From f1493845fcc91a355697ae2b10d2061a4eda2c19 Mon Sep 17 00:00:00 2001
From: wangw <wangw.fnst@fujitsu.com>
Date: Fri, 18 Mar 2022 13:11:44 +0800
Subject: [PATCH v3] Fix the timeout of subscriber in long transactions.

We don't send keep-alive messages for a long time while processing large
transactions during logical replication where we don't send any data of such
transactions (say because the table modified in the transaction is not
published) and then subscriber will timeout. So in this case, send keepalive
message to the subscriber.
---
 src/backend/replication/logical/logical.c     | 45 +++++++++++++++--
 .../replication/logical/reorderbuffer.c       | 16 ++++--
 src/backend/replication/pgoutput/pgoutput.c   | 50 ++++++++++++++++---
 src/backend/replication/walsender.c           | 35 +++++++++++--
 src/include/replication/logical.h             |  4 +-
 src/include/replication/output_plugin.h       |  2 +-
 6 files changed, 131 insertions(+), 21 deletions(-)

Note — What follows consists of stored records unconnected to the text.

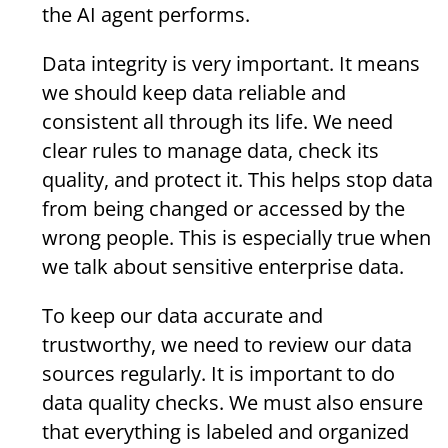
the AI agent performs.
Data integrity is very important. It means
we should keep data reliable and
consistent all through its life. We need
clear rules to manage data, check its
quality, and protect it. This helps stop data
from being changed or accessed by the
wrong people. This is especially true when
we talk about sensitive enterprise data.
To keep our data accurate and
trustworthy, we need to review our data
sources regularly. It is important to do
data quality checks. We must also ensure
that everything is labeled and organized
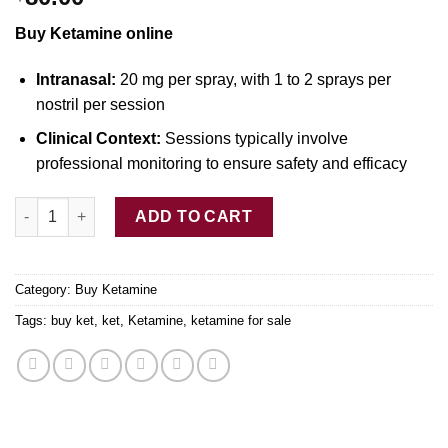
Buy Ketamine online
Intranasal:
20 mg per spray, with
1
to 2 sprays p
e
r
nostril per session
Clinical Context:
Sessions typically involve
professional monitoring
to
ensure safety and efficacy
Ketamine Nasal Spray S-Type quantity
ADD TO CART
Category:
Buy Ketamine
Tags:
buy ket
,
ket
,
Ketamine
,
ketamine for sale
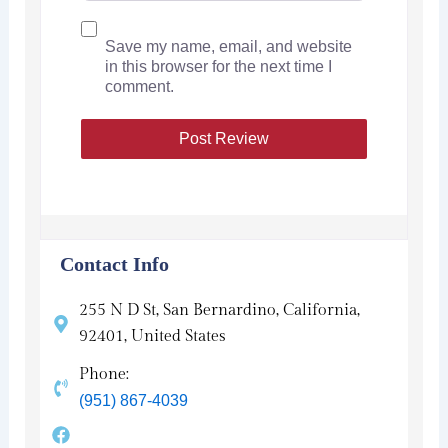
Save my name, email, and website
in this browser for the next time I
comment.
Contact Info
255 N D St, San Bernardino, California,
92401, United States
Phone:
(951) 867-4039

diff --git a/src/backend/replication/logical/logical.c b/src/backend/replication/logical/logical.c
index 934aa13f2d..ae7ff14c95 100644
--- a/src/backend/replication/logical/logical.c
+++ b/src/backend/replication/logical/logical.c
@@ -680,15 +680,15 @@ OutputPluginWrite(struct LogicalDecodingContext *ctx, bool last_write)
 }
 
 /*
- * Update progress tracking (if supported).
+ * Update progress tracking and try to send a keepalive message (if supported).
  */
 void
-OutputPluginUpdateProgress(struct LogicalDecodingContext *ctx)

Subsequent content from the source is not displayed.